The development of novel robotic harvesters could benefit significantly from a model-based design approach, in which harvesting performance metrics—such as fruit reachability and average pick-andplace cycle—are calculated via simulation, and are used to guide mechanical design. The actual spatial distributions of fruits on orchard trees are necessary for such an approach. Reported methods for measuring the locations of all fruits require several minutes per fruit, and, consequently, have been used only for very small numbers of trees. The novel method presented utilizes high-frequency radio signals and trilateration to measure the locations of all fruits in canopies, at speeds that are significantly higher than those of existing methods. More specifically, a fruit picker wears gloves on which an antenna has been attached. A mobile trailer carries four radio beacons that measure and log their distances from the antenna on each glove, every time a fruit is grasped to be picked.

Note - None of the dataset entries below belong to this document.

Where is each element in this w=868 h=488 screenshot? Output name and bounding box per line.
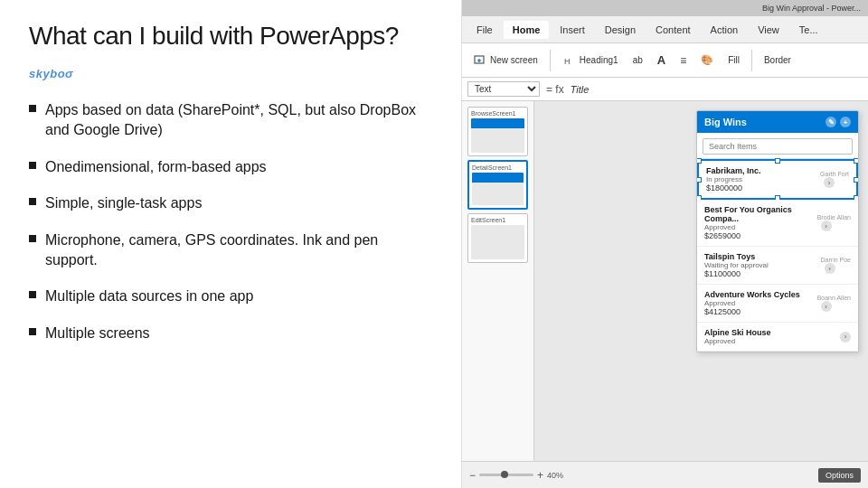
skybox-logo: skyboσ (29, 67, 432, 80)
list-item-4-arrow[interactable]: › (840, 332, 851, 343)
svg-text:H: H (564, 57, 571, 66)
formula-equals-sign: = fx (543, 83, 567, 96)
list-item-3-arrow[interactable]: › (821, 301, 832, 312)
heading-button[interactable]: H Heading1 (557, 51, 624, 70)
screens-panel: BrowseScreen1 DetailScreen1 EditScreen1 (462, 101, 534, 461)
heading-icon: H (562, 53, 577, 68)
tab-file[interactable]: File (467, 21, 502, 39)
canvas-area: Big Wins ✎ + Fabrikam, Inc. In progress … (534, 101, 868, 461)
new-screen-label: New screen (490, 55, 538, 65)
search-input[interactable] (703, 138, 853, 155)
border-button[interactable]: Border (759, 52, 797, 68)
bullet-text-2: Onedimensional, form-based apps (45, 157, 267, 177)
tab-design[interactable]: Design (596, 21, 645, 39)
formula-bar: Text = fx Title (462, 78, 868, 101)
bullet-square-4 (29, 235, 36, 242)
list-item-0-arrow[interactable]: › (824, 177, 835, 188)
new-screen-icon (473, 53, 487, 68)
app-titlebar: Big Win Approval - Power... (462, 0, 868, 16)
screen-thumb-3[interactable]: EditScreen1 (467, 213, 528, 263)
bullet-item-3: Simple, single-task apps (29, 193, 432, 213)
bullet-item-1: Apps based on data (SharePoint*, SQL, bu… (29, 100, 432, 141)
list-item-0[interactable]: Fabrikam, Inc. In progress $1800000 Gart… (697, 159, 858, 200)
bullet-text-4: Microphone, camera, GPS coordinates. Ink… (45, 230, 432, 271)
header-icon-add[interactable]: + (840, 117, 851, 127)
list-item-2-right: Darrin Poe › (821, 257, 851, 274)
list-item-1-company: Best For You Organics Compa... (704, 205, 817, 223)
tab-home[interactable]: Home (504, 21, 550, 39)
left-panel: What can I build with Power​Apps? skyboσ… (0, 0, 461, 488)
handle-tr[interactable] (854, 158, 859, 164)
list-item-3-person: Boann Allen (817, 295, 851, 301)
app-header-icons: ✎ + (826, 117, 851, 127)
list-item-4-right: › (836, 332, 851, 343)
font-button[interactable]: A (652, 51, 671, 70)
screen-thumb-2[interactable]: DetailScreen1 (467, 160, 528, 210)
screen-label-1: BrowseScreen1 (471, 110, 524, 117)
list-item-3-status: Approved (704, 299, 817, 307)
bullet-list: Apps based on data (SharePoint*, SQL, bu… (29, 100, 432, 343)
list-item-0-company: Fabrikam, Inc. (706, 166, 820, 175)
handle-ml[interactable] (696, 177, 702, 183)
list-item-2-person: Darrin Poe (821, 257, 851, 263)
align-button[interactable]: ≡ (675, 52, 692, 70)
tab-action[interactable]: Action (702, 21, 748, 39)
bullet-square-5 (29, 291, 36, 298)
list-item-3[interactable]: Adventure Works Cycles Approved $4125000… (697, 285, 858, 323)
list-item-4[interactable]: Alpine Ski House Approved › (697, 323, 858, 352)
text-button[interactable]: ab (627, 52, 648, 68)
list-item-2-content: Tailspin Toys Waiting for approval $1100… (704, 252, 821, 278)
bullet-item-5: Multiple data sources in one app (29, 286, 432, 306)
align-icon: ≡ (680, 54, 686, 67)
list-item-2[interactable]: Tailspin Toys Waiting for approval $1100… (697, 247, 858, 285)
border-label: Border (764, 55, 791, 65)
list-item-1-content: Best For You Organics Compa... Approved … (704, 205, 817, 240)
zoom-slider[interactable] (479, 474, 533, 476)
screen-inner-1 (471, 118, 524, 153)
tab-te[interactable]: Te... (790, 21, 827, 39)
zoom-slider-thumb (501, 471, 508, 478)
zoom-minus[interactable]: − (469, 469, 476, 482)
bullet-square-6 (29, 328, 36, 335)
tab-content[interactable]: Content (646, 21, 700, 39)
bullet-item-4: Microphone, camera, GPS coordinates. Ink… (29, 230, 432, 271)
list-item-1[interactable]: Best For You Organics Compa... Approved … (697, 200, 858, 247)
fill-label: Fill (728, 55, 740, 65)
new-screen-button[interactable]: New screen (467, 51, 543, 70)
handle-tm[interactable] (775, 158, 780, 164)
titlebar-text: Big Win Approval - Power... (762, 4, 861, 13)
ribbon-toolbar: New screen H Heading1 ab A ≡ 🎨 Fill (462, 43, 868, 78)
formula-dropdown[interactable]: Text (467, 81, 540, 97)
fill-button[interactable]: Fill (722, 52, 745, 68)
header-icon-edit[interactable]: ✎ (826, 117, 836, 127)
list-item-4-status: Approved (704, 337, 836, 345)
zoom-level: 40% (547, 471, 563, 480)
zoom-controls: − + 40% (469, 469, 563, 482)
list-item-1-arrow[interactable]: › (821, 221, 832, 231)
bullet-text-3: Simple, single-task apps (45, 193, 202, 213)
list-item-1-person: Brodie Allan (817, 214, 851, 221)
formula-input[interactable]: Title (571, 84, 863, 95)
tab-insert[interactable]: Insert (551, 21, 594, 39)
bullet-square-2 (29, 162, 36, 169)
skybox-logo-text: skyboσ (29, 67, 73, 80)
bottom-bar: − + 40% Options (462, 461, 868, 488)
zoom-plus[interactable]: + (537, 469, 543, 482)
screen-label-3: EditScreen1 (471, 217, 524, 223)
screen-thumb-1[interactable]: BrowseScreen1 (467, 107, 528, 156)
bullet-item-2: Onedimensional, form-based apps (29, 157, 432, 177)
app-content: BrowseScreen1 DetailScreen1 EditScreen1 … (462, 101, 868, 461)
list-item-0-amount: $1800000 (706, 183, 820, 192)
bullet-item-6: Multiple screens (29, 324, 432, 343)
handle-mr[interactable] (854, 177, 859, 183)
list-item-0-right: Garth Fort › (820, 171, 849, 188)
screen-inner-2 (472, 173, 524, 205)
list-item-2-arrow[interactable]: › (825, 263, 835, 274)
handle-tl[interactable] (696, 158, 702, 164)
bullet-text-5: Multiple data sources in one app (45, 286, 253, 306)
options-button[interactable]: Options (818, 468, 861, 483)
app-preview-header: Big Wins ✎ + (697, 111, 858, 133)
color-button[interactable]: 🎨 (695, 52, 719, 69)
tab-view[interactable]: View (749, 21, 788, 39)
ribbon-divider-1 (550, 50, 551, 71)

The coordinates of each glove are computed with respect to a coordinate frame attached to the trailer, and the fruit position is approximated by these coordinates. Data from an RTK-GPS and an inclinometer on the trailer are used to compute georeferenced fruit coordinates. Data were collected for 32,193 fruits in eight California pear and cling peach orchards. The measurement rate varied from approximately 8–12 fruits per minute, with an average of 10.8, which is a magnitude faster than existing reported methods. In open space, the root mean square error between the estimated and true distance (DRMS) in the system’s measurement volume was measured to be 10.3 cm. The error’s 90th percentile (R90) was 13.1 cm. In the periphery of and inside canopies, these errors were calculated via Monte Carlo simulation to be equal to 15.7 cm and 24.9 cm respectively. The horizontal accuracies (across and along the row), and the vertical accuracy were 9.6 cm, 4.3 cm and 5.7 cm respectively. The corresponding worst-case relative accuracies were 2.7%, 1.6%, and 3.4%, and were calculated by dividing each accuracy component by the distance between the fruits that were as far away as possible from each other along the corresponding axis. Finally, fruit position statistics, such as fruit elevation and horizontal distance from the row centers were computed and reported for a set of pear trees. Such data can be very useful for growers and for model-based design of harvesting machinery.